Before Daniel could reply, Gilles hooked his arm around Daniel's waist and rose to his feet, letting Daniel slide down his body until his sock-clad feet hit the floor. Gilles took a long, thirsty swallow from his wine, squeezed Daniel's shoulder, and pushed him toward the elevator.

"Two," he said, and handed Daniel the key to the locked floor.

The elevator shook and complained downward and Daniel felt slippery, lighter than paper, clinging to Gilles' hand as he hadn't since they first met.

The heavy door swung open into a vast room. It appeared to occupy the entire second floor and it dazzled Daniel's eyes. Everywhere, there was glass: two levels of long, narrow water tables, folded like intestines into the space. Everything was made of glass — the tables, the tubing that snaked below and along the tables, and through it all, water in motion, glinting and spinning against the glass.

In each table, blood-red flowers with night-black centers floated, their dark roots reaching into water. The roots were wispy, moving with invisible currents. Seen from below, as Daniel blinked and squinted at the glittering array, it seemed as if the flowing water condensed upward, darkening into root-tendrils, then stalks, and finally bursting into bloody blooms.

In the far corner, a bulky figure shuffled slowly, testing taps and tightening the seals on the pipes.

"Mick —" Gilles called and the figure straightened up and moved toward them.

He was dressed like an astronaut, like a beekeeper, like someone visiting an alien and dangerous place. The costume slowed him down, emphasized his thick frame and heavy tread.

Gilles dipped his finger in the nearest tray and held it out for Daniel to taste. Sweet water, honey and allspice and something...else, and Daniel sucked at it eagerly until Gilles pulled away as Mick joined them.

"Holy water," Gilles said. "Delicious to you, but worse than venom for Mick here."

Doffing the helmet, Mick scowled as he nodded. "Superstition and bullshit, that's all."

Gilles made as if to flick the water at Mick, and Mick ducked, cursing, before turning away.

"Dreams, born of flowers," Gilles told Daniel, sweeping his arm around the room. "This is my all, or nearly so.

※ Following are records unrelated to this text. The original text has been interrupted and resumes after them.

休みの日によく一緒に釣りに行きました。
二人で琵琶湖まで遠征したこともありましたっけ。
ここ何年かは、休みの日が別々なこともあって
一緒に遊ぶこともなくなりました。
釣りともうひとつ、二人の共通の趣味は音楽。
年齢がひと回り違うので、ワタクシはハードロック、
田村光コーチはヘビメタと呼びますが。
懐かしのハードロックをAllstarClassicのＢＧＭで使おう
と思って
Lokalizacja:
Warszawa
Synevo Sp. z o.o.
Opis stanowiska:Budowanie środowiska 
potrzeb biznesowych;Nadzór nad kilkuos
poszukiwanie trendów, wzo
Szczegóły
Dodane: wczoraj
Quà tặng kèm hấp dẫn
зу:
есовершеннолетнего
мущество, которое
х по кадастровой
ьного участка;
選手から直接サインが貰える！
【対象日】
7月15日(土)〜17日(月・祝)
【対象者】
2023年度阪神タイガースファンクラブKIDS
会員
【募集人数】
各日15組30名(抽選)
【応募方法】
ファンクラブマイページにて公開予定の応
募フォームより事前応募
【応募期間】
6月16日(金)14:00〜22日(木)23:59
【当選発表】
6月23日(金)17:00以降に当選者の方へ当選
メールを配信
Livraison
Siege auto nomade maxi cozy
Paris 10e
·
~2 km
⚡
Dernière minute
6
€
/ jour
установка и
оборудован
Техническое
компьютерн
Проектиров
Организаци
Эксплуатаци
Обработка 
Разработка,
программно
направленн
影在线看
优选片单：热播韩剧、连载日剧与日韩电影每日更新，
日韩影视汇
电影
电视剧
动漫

Nearly —" His hand dropped onto the back of Daniel's neck. "And now you know."

Daniel was sure he did not yet know, but he saw. The water shone and pushed upward into poppies, into trembling bloodstains that would be plucked, their seeds bled out, for Gilles' spells and potions.

"You offer water and blood," Daniel said, leaning against Gilles' side, snaking his arm around Gilles' waist.

Gilles palmed the back of Daniel's skull, nails scratching lightly at his scalp, and bent to drop a kiss on the crown. "Tomorrow, this weekend, we'll go to Arden. Stroll the grounds, see the zoo. Would you like that?"

He could be anything, alien and transformative, and Daniel breathed in the poppies' sweetness, the water's spicy mysteries, before going up on tiptoe to kiss Gilles' cheek.

"Anything," he promised. "Give you anything."